Extracted material »
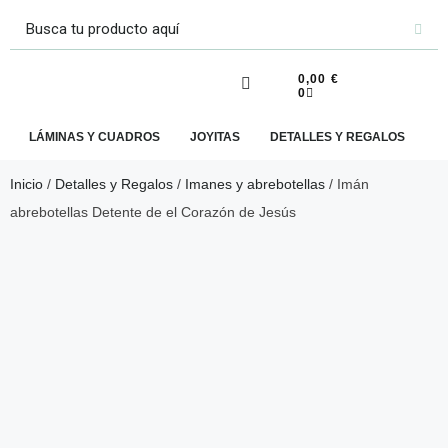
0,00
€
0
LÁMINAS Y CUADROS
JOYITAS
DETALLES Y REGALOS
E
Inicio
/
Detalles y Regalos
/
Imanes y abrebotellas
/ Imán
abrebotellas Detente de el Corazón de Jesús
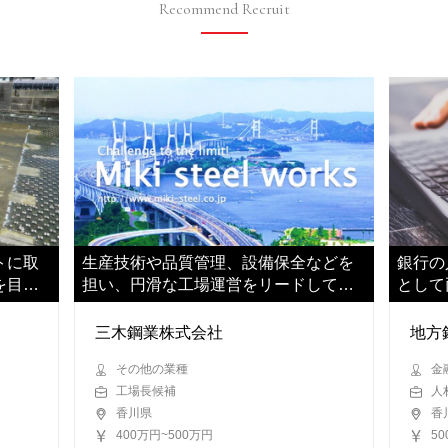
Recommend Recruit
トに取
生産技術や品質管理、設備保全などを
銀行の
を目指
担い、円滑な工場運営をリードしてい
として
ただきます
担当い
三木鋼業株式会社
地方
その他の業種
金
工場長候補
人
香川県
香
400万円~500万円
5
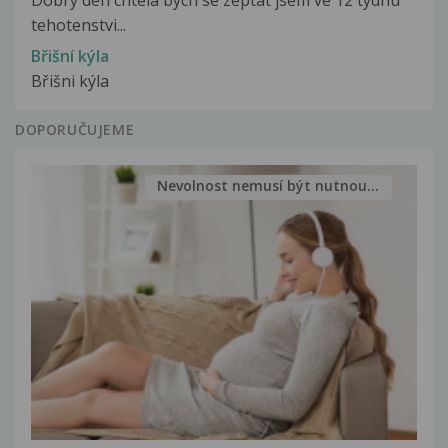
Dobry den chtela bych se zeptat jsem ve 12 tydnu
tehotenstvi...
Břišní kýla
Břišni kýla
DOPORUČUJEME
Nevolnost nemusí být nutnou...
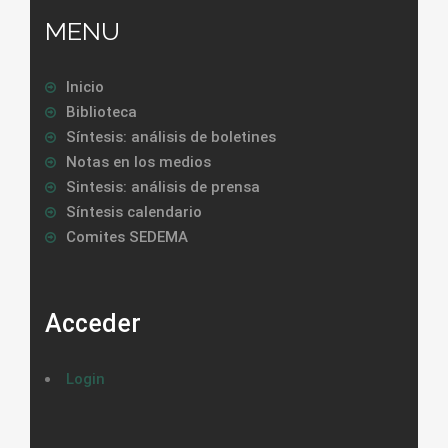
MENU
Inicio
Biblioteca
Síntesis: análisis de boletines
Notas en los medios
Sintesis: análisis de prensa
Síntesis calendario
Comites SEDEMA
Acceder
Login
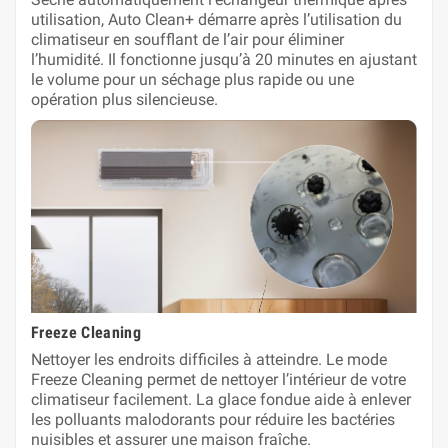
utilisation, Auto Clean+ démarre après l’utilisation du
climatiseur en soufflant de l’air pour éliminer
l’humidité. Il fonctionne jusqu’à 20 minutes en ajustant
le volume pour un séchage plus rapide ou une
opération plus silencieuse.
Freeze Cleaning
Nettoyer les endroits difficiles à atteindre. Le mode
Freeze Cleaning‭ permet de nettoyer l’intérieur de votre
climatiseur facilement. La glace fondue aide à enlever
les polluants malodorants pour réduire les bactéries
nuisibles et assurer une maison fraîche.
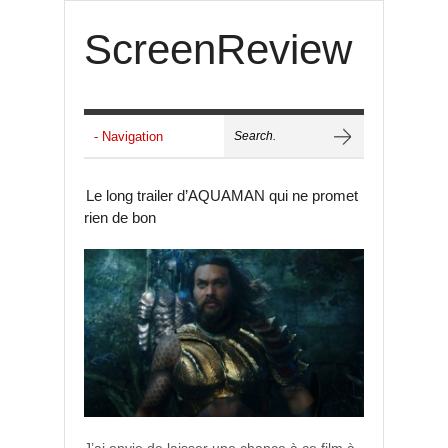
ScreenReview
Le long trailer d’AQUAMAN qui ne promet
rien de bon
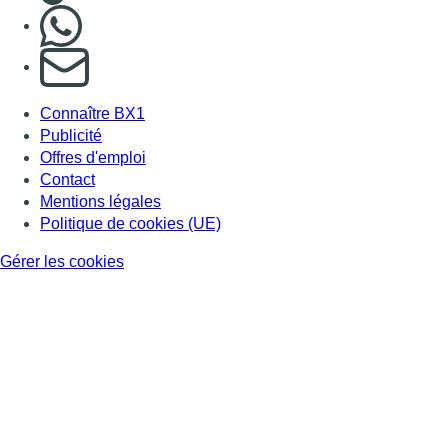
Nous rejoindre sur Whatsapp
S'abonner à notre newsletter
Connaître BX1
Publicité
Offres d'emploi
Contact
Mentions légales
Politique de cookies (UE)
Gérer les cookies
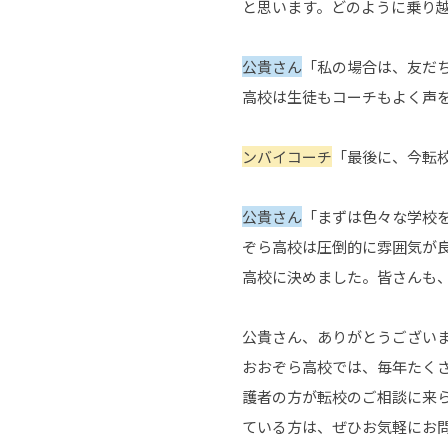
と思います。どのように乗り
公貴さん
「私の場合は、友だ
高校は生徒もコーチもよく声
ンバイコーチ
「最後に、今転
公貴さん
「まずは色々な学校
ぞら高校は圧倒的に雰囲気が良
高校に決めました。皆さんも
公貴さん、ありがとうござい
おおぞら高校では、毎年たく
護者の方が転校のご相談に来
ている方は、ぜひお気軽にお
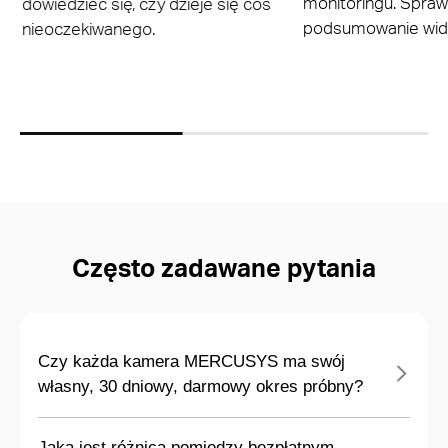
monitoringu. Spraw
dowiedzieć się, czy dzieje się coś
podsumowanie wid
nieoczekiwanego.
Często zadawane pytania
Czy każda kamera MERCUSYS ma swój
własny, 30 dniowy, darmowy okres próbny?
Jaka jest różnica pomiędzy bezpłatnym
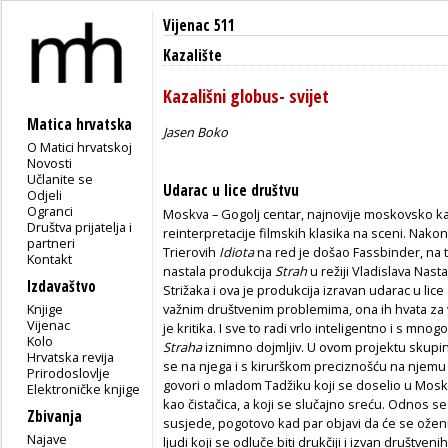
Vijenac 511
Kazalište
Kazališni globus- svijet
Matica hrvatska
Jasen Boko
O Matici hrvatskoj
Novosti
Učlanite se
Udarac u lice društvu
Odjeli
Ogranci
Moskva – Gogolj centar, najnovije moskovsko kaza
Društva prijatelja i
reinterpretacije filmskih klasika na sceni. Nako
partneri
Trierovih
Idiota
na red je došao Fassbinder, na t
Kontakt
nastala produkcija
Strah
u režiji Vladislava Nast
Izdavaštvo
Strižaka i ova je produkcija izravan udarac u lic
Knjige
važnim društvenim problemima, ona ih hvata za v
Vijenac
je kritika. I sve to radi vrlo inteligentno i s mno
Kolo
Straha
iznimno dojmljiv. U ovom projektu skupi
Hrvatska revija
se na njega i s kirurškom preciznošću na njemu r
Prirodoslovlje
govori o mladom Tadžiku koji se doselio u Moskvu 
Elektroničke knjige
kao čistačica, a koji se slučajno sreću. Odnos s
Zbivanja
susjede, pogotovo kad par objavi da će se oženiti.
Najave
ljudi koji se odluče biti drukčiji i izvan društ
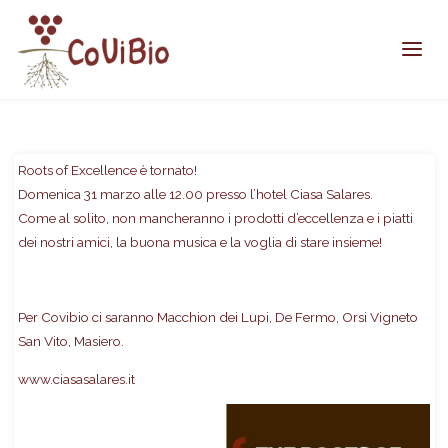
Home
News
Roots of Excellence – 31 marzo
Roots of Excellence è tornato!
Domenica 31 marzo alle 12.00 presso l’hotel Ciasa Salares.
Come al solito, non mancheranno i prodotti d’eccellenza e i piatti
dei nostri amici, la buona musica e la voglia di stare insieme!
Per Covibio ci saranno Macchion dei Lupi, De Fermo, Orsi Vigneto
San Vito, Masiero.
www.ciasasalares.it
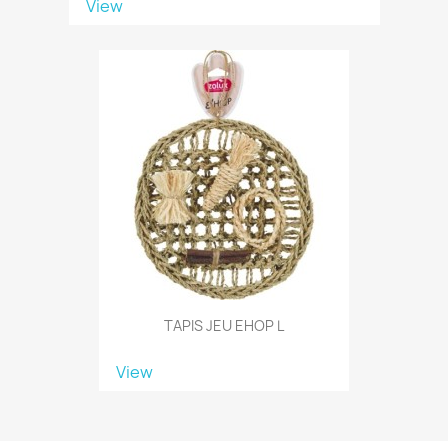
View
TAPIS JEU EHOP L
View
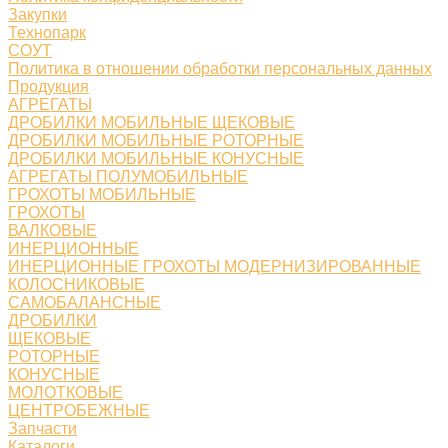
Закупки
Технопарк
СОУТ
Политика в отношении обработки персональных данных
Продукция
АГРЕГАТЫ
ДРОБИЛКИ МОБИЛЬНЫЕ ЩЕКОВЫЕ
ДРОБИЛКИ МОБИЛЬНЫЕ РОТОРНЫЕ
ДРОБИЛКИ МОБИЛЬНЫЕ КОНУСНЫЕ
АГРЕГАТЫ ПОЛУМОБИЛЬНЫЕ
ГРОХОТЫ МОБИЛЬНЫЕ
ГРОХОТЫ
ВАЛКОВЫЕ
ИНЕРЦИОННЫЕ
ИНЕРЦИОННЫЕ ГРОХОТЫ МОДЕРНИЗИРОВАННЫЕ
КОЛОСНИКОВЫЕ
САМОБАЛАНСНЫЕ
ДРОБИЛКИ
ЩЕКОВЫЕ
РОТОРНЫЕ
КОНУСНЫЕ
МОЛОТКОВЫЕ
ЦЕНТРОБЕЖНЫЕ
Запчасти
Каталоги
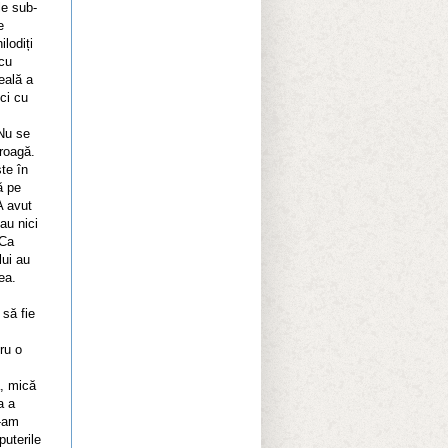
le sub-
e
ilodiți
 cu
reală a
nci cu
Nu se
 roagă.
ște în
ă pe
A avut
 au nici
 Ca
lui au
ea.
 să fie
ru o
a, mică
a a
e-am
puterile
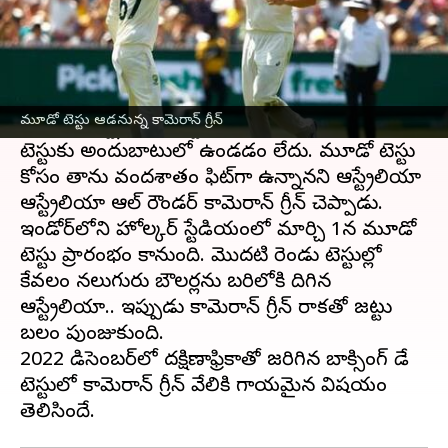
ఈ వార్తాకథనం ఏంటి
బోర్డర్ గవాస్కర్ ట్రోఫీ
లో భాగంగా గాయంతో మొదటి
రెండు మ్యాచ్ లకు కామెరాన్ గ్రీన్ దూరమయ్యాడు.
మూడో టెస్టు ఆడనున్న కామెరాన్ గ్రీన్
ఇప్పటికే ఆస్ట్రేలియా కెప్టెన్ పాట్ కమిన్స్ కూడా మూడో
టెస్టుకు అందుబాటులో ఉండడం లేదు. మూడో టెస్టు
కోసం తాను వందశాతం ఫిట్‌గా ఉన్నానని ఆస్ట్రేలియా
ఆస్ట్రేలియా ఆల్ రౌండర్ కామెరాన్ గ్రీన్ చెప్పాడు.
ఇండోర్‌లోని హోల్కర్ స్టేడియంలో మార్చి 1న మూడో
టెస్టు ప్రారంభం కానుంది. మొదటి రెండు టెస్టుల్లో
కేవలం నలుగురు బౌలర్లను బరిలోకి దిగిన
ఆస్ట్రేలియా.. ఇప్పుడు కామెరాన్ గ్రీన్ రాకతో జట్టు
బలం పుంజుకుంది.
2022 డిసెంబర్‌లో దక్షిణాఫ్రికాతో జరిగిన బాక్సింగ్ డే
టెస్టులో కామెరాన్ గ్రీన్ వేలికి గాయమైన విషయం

Task prompt » Go back to the listing above and reproduce, exactly, the stretch from the line bearing "Często zadawane pytania" through the line bearing "ДРОБИЛКИ МОБИЛЬНЫЕ КОНУСНЫЕ", without its pictures.

Exercise solution »
Często zadawane pytania
Czy każda kamera MERCUSYS ma swój
własny, 30 dniowy, darmowy okres próbny?
Jaka jest różnica pomiędzy bezpłatnym
Vijenac 511
Kazalište
Kazališni globus- svijet
Matica hrvatska
Jasen Boko
O Matici hrvatskoj
Novosti
Učlanite se
Udarac u lice društvu
Odjeli
Ogranci
Moskva – Gogolj centar, najnovije moskovsko kaza
Društva prijatelja i
reinterpretacije filmskih klasika na sceni. Nako
partneri
Trierovih
Idiota
na red je došao Fassbinder, na t
Kontakt
nastala produkcija
Strah
u režiji Vladislava Nast
Izdavaštvo
Strižaka i ova je produkcija izravan udarac u lic
Knjige
važnim društvenim problemima, ona ih hvata za v
Vijenac
je kritika. I sve to radi vrlo inteligentno i s mno
Kolo
Straha
iznimno dojmljiv. U ovom projektu skupi
Hrvatska revija
se na njega i s kirurškom preciznošću na njemu r
Prirodoslovlje
govori o mladom Tadžiku koji se doselio u Moskvu 
Elektroničke knjige
kao čistačica, a koji se slučajno sreću. Odnos s
Zbivanja
susjede, pogotovo kad par objavi da će se oženiti.
Najave
ljudi koji se odluče biti drukčiji i izvan društ
Home
News
Roots of Excellence – 31 marzo
Roots of Excellence è tornato!
Domenica 31 marzo alle 12.00 presso l’hotel Ciasa Salares.
Come al solito, non mancheranno i prodotti d’eccellenza e i piatti
dei nostri amici, la buona musica e la voglia di stare insieme!
Per Covibio ci saranno Macchion dei Lupi, De Fermo, Orsi Vigneto
San Vito, Masiero.
www.ciasasalares.it
View
TAPIS JEU EHOP L
View
Закупки
Технопарк
СОУТ
Политика в отношении обработки персональных данных
Продукция
АГРЕГАТЫ
ДРОБИЛКИ МОБИЛЬНЫЕ ЩЕКОВЫЕ
ДРОБИЛКИ МОБИЛЬНЫЕ РОТОРНЫЕ
ДРОБИЛКИ МОБИЛЬНЫЕ КОНУСНЫЕ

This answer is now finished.